Last Spring, I was asked by a friend to join a small group who were trying to save five girls from the Taliban in Afghanistan by bringing them to the United States. There is a long back story, but the good news is that all five are now here and enrolled in schools in New York City. One of them, Dunya, is at Marymount School of New York in grade 11. The other four are at Birch Wathen Lenox, another private school in New York City that offered them scholarships.
Of course, the fall of the government of Afghanistan on August 15, 2021, and the coming of the Taliban threatened the work, the children, and Andeisha herself. Because the program had significant American funding and emphasized art and music education (forbidden by the Taliban), they have struggled to protect the children. Many are still in Kabul and other cities, some in safe houses. Boys have been allowed to return to secondary school, but secondary education for girls is forbidden.

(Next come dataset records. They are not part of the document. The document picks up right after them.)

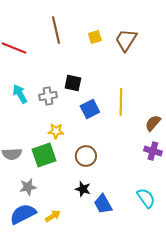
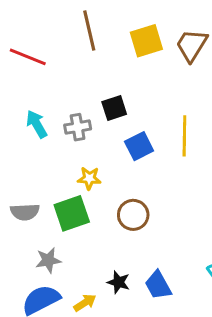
yellow square: (95, 37) -> (146, 41), size x1.6
black square: (73, 83) -> (114, 108), turned -30
black star: (83, 189) -> (119, 282), moved

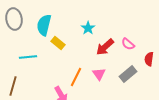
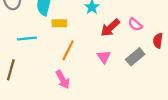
yellow rectangle: (58, 43) -> (59, 23), turned -40
orange line: (76, 77) -> (68, 50), moved

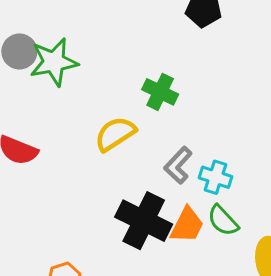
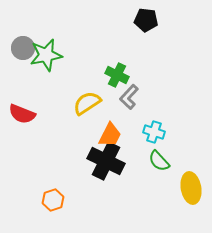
gray L-shape: (178, 165) -> (129, 97), moved
orange trapezoid: (187, 225) -> (110, 135), moved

Meg Chapman and her husband Mo have been involved with an organization called Afghan Child Education and Care (AFCECO) for many years. I am so impressed with the work of this organization; I hope that you will take a look at their inspiring website. AFCECO was founded in 2004 by an Afghan woman, Andeisha Farid, who grew up in war-torn Afghanistan. Andeisha, grateful for her education, wanted to help the children in her country not only to be sheltered and safe but also to be educated so they in turn could help rebuild Afghanistan. She understood the culture, the tribal conflicts, and the importance of keeping the children connected to their home families and villages. With the help of CharityHelp International, a not-for-profit that had a program inviting people to sponsor a child, she was able to fund her work.
These five girls were in special danger, among other things, because they were studying art and music. AFCECO managed to get them to Pakistan on one-year student visas. Despite having letters from the U.S. State Department that they qualified for special assistance, the consulate in Islamabad was unable to process this type of visa and they were in imminent danger of being deported back to Afghanistan.
Our little group decided to try to get them here on student visas. This meant finding schools approved to accept foreign students who were also willing to offer full scholarships, finding host families who would parent them, and raising funds to get them here and to provide support. It also meant finding help to navigate the U.S. immigration system. Acceptance at a school was the key to being able to apply for student visas. The first school we approached was Marymount School of New York which accepted Dunya. Her younger sister, Setayash, is with the others at Birch Wathen Lenox.
Our group is committed to shepherding these girls in their adjustment to life in the United States and their very challenging educational journeys. For the moment, however, we are rejoicing that they are here and that they are doing well.